Un troisième personnage, joué par Guillaume Gouix, est à la fois plus attendu et plus redouté par les dirigeants du FN. Il prend le visage de ce jeune militant identitaire, amoureux sincère de l’infirmière mais violent tabasseur d’immigrés la nuit. Dans la fiction de Belvaux, le Bloc patriotique, soucieux d’achever sa dédiabolisation, maintient à l’écart son militant ultra, quand, dans la réalité, le FN a récemment montré qu’il pouvait réintégrer d’anciens dirigeants du Bloc identitaire.

Chez nous est-il un grand film politique ? C’est en tout cas une tentative de décrire une réalité à laquelle le cinéma français rechigne à s’affronter.
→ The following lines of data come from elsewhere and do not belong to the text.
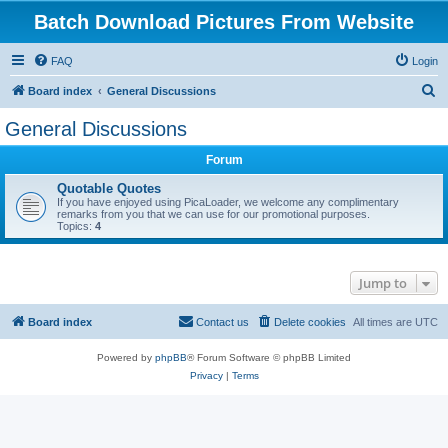
Batch Download Pictures From Website
FAQ
Login
S
Board index
General Discussions
e
General Discussions
a
Forum
r
c
Quotable Quotes
If you have enjoyed using PicaLoader, we welcome any complimentary
h
remarks from you that we can use for our promotional purposes.
Topics:
4
Jump to
Board index
Contact us
Delete cookies
All times are
UTC
Powered by
phpBB
® Forum Software © phpBB Limited
Privacy
|
Terms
Lucas Belvaux s’est attelé à son sujet en réfutant d’emblée l’idée de faire un film « engagé ». « Je veux surtout susciter la discussion », dit-il. Lors des premières projections à la presse, son film n’avait cependant pas suscité d’enthousiasme particulier. Il a trouvé dans la controverse bruyante initiée par les dirigeants du FN une publicité inattendue. « Leur réaction m’a surpris », reconnaît le cinéaste belge. Avant de souligner dans un sourire : « Au fond, dans mon film, je crois qu’ils sont plus fins… »

Source (extrait)


Pour la rédaction du « Point »

À la croisée du cinéma social et de la politique

Il décrit avec finesse sa fulgurante ascension et les sentiments successifs qu’elle éprouve [l’héroïne du film], du doute à la fascination face au discours flatteur et séduisant du Bloc patriotique, puis à la colère. Ce film, à la croisée du cinéma social et de la politique, s’intéresse en même temps aux rouages et à la rhétorique de ce parti, qui veut montrer une image respectable mais est rattrapé par son passé et ses composantes les moins acceptables. (…)

Lucas Belvaux. (…) entend vouloir « participer au débat » avant la présidentielle, (…). « Ce n’est pas un film à charge contre le FN dans le sens où je n’invente rien », dit-il. « Je ne suis encarté nulle part, et le film n’appelle à voter pour personne. (…)

Source (extrait)


Pour la critique Margaux Baralon d’« Europe 1 »

Un film sur les « vrais gens ».

… L’histoire de Chez Nous est d’abord celle de Pauline (Emilie Dequenne), infirmière à domicile  …..

Tout l’intérêt du film de Lucas Belvaux est là, dans la stratégie déployée par le parti populiste pour infuser les esprits de ces Monsieur et Madame Tout-le-Monde. Le cinéaste belge accorde un soin tout particulier à retranscrire la rhétorique frontiste consistant à renvoyer droite et gauche dos à dos, à rappeler que ni les uns ni les autres n’ont réussi, une fois au pouvoir, à améliorer significativement le quotidien. Et à se positionner en uniques challengers capables, enfin, de « changer les choses ».